J'avoue, qu'il n'y avait pas vraiment une forte complicité entre nous, par contre nous étions un réel binôme ; elle passait la majeure partie de son temps à faire le nécessaire pour que nous survivions, parce qu'on ne vivait pas, on existait tout simplement. Malgré nous, je lui en voulais de m'avoir abandonné car notre amour et notre courage pouvaient tout surmonter, et qu'ensemble nous pourrions créer une vie meilleure. Celle-ci dernière était la seule chose qu'elle voulait m'offrir. Même son visage de malade et de femme furieuse ne m'en aura jamais dissuadé.
Dans la camionnette bleue qui m'emmenait à Péguy-ville, l'indiscrétion était même impitoyable. Des yeux même en vrac, fouinaient dans mon âme, à chercher ma peine et ma tristesse sans aucune volonté de consolation comme condition. Abominable camionnette bleue, le monsieur à ma droite, à un moment, je croyais qu'il allait se déshydrater tellement qu'il transpirait, tandis que la dame en face était une chrétienne intolérante et tellement irritante. Le Christ veut que tout le monde ressemble à cette fillette, sans d'abord se renseigner sur mon être si misérable. A quel point au juste, le Christ s'en fout ? 

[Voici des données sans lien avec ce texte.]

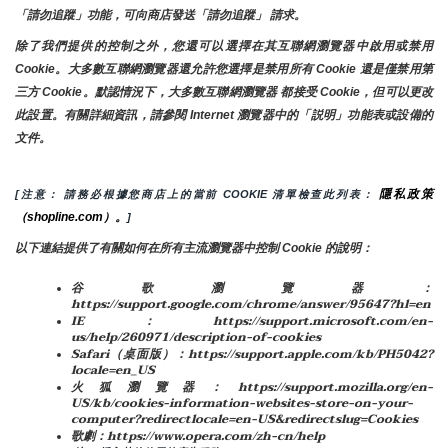
「請勿追蹤」功能，可向商店發送「請勿追蹤」 請求。
除了我們提供的控制之外，您還可以選擇在其互聯網瀏覽器中啟用或禁用
Cookie。大多數互聯網瀏覽器還允許您選擇是禁用所有 Cookie 還是僅禁用第
三方 Cookie。默認情況下，大多數互聯網瀏覽器 都接受 Cookie，但可以更改
此設置。有關詳細資訊，請參閱 Internet 瀏覽器中的「説明」功能表或設備的
文件。
隱私政策
[注意： 請務必根據您商店上的當前 COOKIE 清單檢查此列表： 
（shopline.com）。
]
以下連結提供了有關如何在所有主流瀏覽器中控制 Cookie 的說明：
谷歌瀏覽器：
https://support.google.com/chrome/answer/95647?hl=en
IE：https://support.microsoft.com/en-
us/help/260971/description-of-cookies
Safari（桌面版）：https://support.apple.com/kb/PH5042?
locale=en_US
火狐瀏覽器：https://support.mozilla.org/en-
US/kb/cookies-information-websites-store-on-your-
computer?redirectlocale=en-US&redirectslug=Cookies
歌劇：https://www.opera.com/zh-cn/help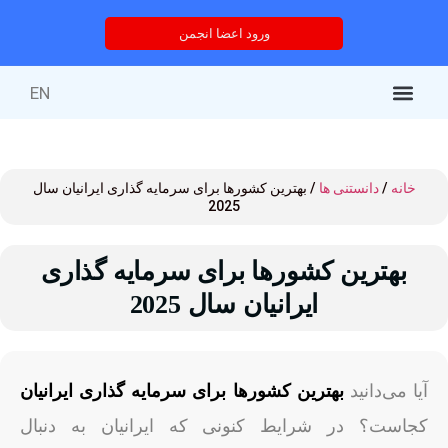
ورود اعضا انجمن
EN
کتاب‌های منتشر شده
خدمات انجمن
درباره انجمن
خدمات آموزشی
دوره های آموزشی
خانه
/
دانستنی ها
/ بهترین کشورها برای سرمایه گذاری ایرانیان سال
2025
بهترین کشورها برای سرمایه گذاری
ایرانیان سال 2025
آیا می‌دانید
بهترین کشورها برای سرمایه گذاری ایرانیان
کجاست؟ در شرایط کنونی که ایرانیان به دنبال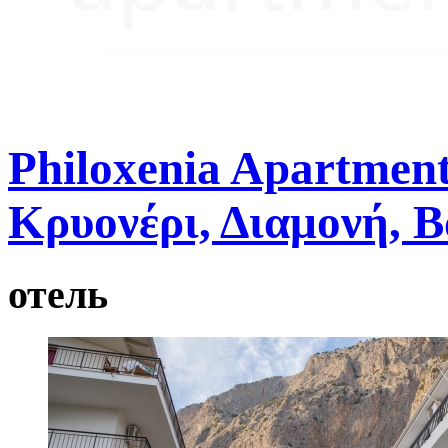
Philoxenia Apartment
Κρυονέρι, Διαμονή, 
отель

Ma mère ! Furieuse de n'avoir toujours dans le quotidien que le temps à peine de s‘en sortir, furieuse de son cœur à partager entre mépris et espérance, furieuse femme Haïtienne ! comme toutes les autres à avoir du mal à s‘en défendre contre le machisme de certain blocage originel, à combiner péché et amour pour prendre soin de son enfant dont Dieu et tous les saints d'ici, de Ouanaminthe à Jérémie, lui en aura fait la servante par excellence. Le Monsieur s'est arrêté à ruelle devant de chez « Madanm ».  C'est à cet instant qu'une lueur d'espoir est venue illuminer comme pour la première fois ma vie douloureuse. Dans ma tête j'avais tout gagné une famille jusqu'au moindre confort, je pensais que cette retrouvaille allait alléger ma souffrance. Malheureusement, c'était le jour où mon enfer allait empirer, on me traitait comme une esclave, oui, une esclave moderne, mes chaînes étaient tout simplement invisibles. Je voulais mourir, mais je gardais en tête que mon héroïne allait réapparaitre à tout moment avec elle, la fin de toute cette atrocité. Un jour, au marché, je soupçonnais des gens indiscrets comme ces regards dans la camionnette, parlaient de ma situation. C'est comme si une lumière venait d'apparaitre dans cette vie ténébreuse. 
Jusqu'à maintenant, je suis toujours dans l'attente d'une fin heureuse. J'ai des ambitions, des objectifs ainsi qu'un rêve à me réinventer. En fait, par curiosité inconsidérée du point de vue des autres, récemment j'ai suivi une émission entière, le travailleur social m'aura communiqué sa passion brute.